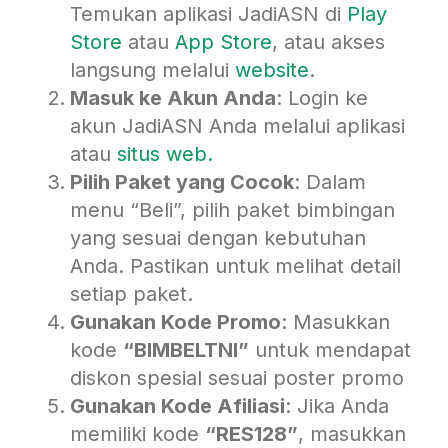
Temukan aplikasi JadiASN di
P
lay
Store
atau
App Store
, atau akses
langsung melalui
website
.
Masuk ke Akun Anda
: Login ke
akun JadiASN Anda melalui aplikasi
atau
situs w
eb.
Pilih Paket yang Cocok
: Dalam
menu “Beli”, pilih paket bimbingan
yang sesuai dengan kebutuhan
Anda. Pastikan untuk melihat detail
setiap paket.
Gunakan Kode Promo
: Masukkan
kode
“BIMBELTNI”
untuk mendapat
diskon spesial sesuai poster promo
Gunakan Kode Afiliasi
: Jika Anda
memiliki kode
“RES128”
, masukkan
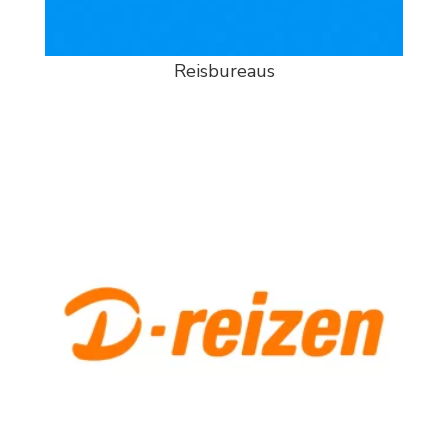
Reisbureaus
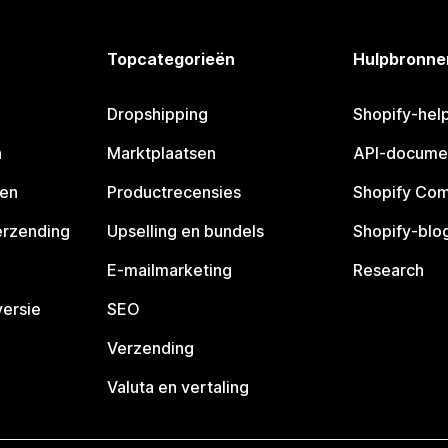
Topcategorieën
Hulpbronne
Dropshipping
Shopify-hel
n
Marktplaatsen
API-docume
pen
Productrecensies
Shopify Co
erzending
Upselling en bundels
Shopify-blo
E-mailmarketing
Research
ersie
SEO
Verzending
Valuta en vertaling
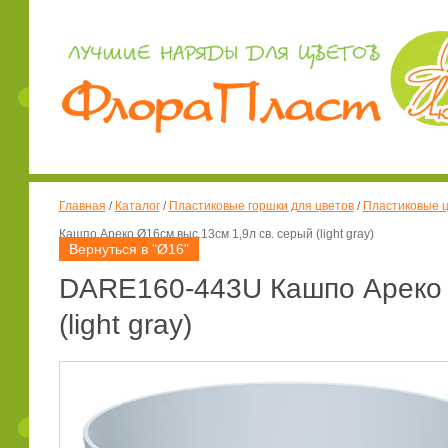
Главная
/
Каталог
/
Пластиковые горшки для цветов
/
Пластиковые ц
Кашпо Ареко Ø16см выс.13см 1,9л св. серый (light gray)
Вернуться в "Ø16"
DARE160-443U Кашпо Ареко Ø
(light gray)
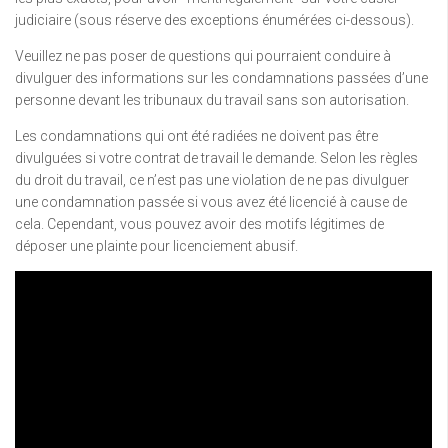
judiciaire (sous réserve des exceptions énumérées ci-dessous).
Veuillez ne pas poser de questions qui pourraient conduire à
divulguer des informations sur les condamnations passées d’une
personne devant les tribunaux du travail sans son autorisation.
Les condamnations qui ont été radiées ne doivent pas être
divulguées si votre contrat de travail le demande. Selon les règles
du droit du travail, ce n’est pas une violation de ne pas divulguer
une condamnation passée si vous avez été licencié à cause de
cela. Cependant, vous pouvez avoir des motifs légitimes de
déposer une plainte pour licenciement abusif.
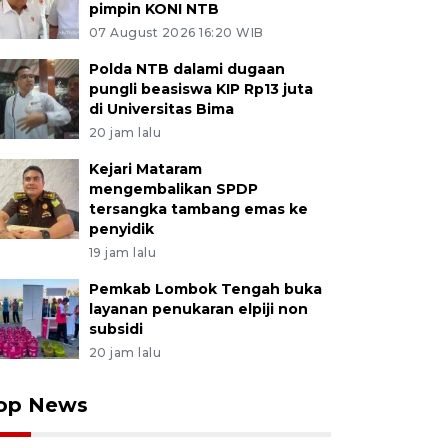
pimpin KONI NTB
07 August 2026 16:20 WIB
Polda NTB dalami dugaan
pungli beasiswa KIP Rp13 juta
di Universitas Bima
20 jam lalu
Kejari Mataram
mengembalikan SPDP
tersangka tambang emas ke
penyidik
19 jam lalu
Pemkab Lombok Tengah buka
layanan penukaran elpiji non
subsidi
20 jam lalu
op News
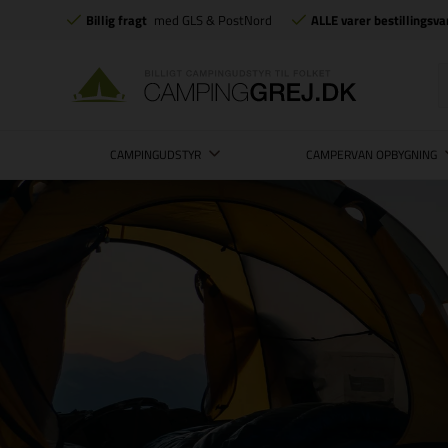
Billig fragt
med GLS & PostNord
ALLE varer bestillingsva
CAMPINGUDSTYR
CAMPERVAN OPBYGNING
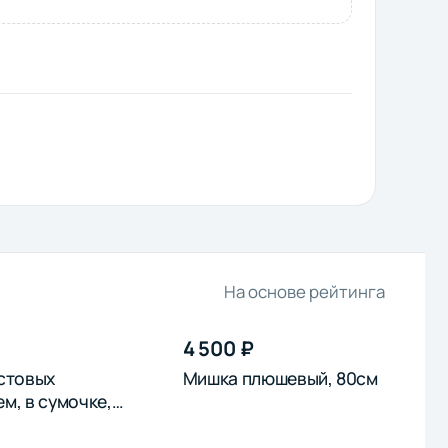
На основе рейтинга
4 500 ₽
устовых
Мишка плюшевый, 80см
м, в сумочке,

========

◆ Exercise directions
Some of the data mentions "Пластиковые". Copy every line where it does.

◆ Output for this exercise
Пластиковые горшки для цветов
Пластиковые ц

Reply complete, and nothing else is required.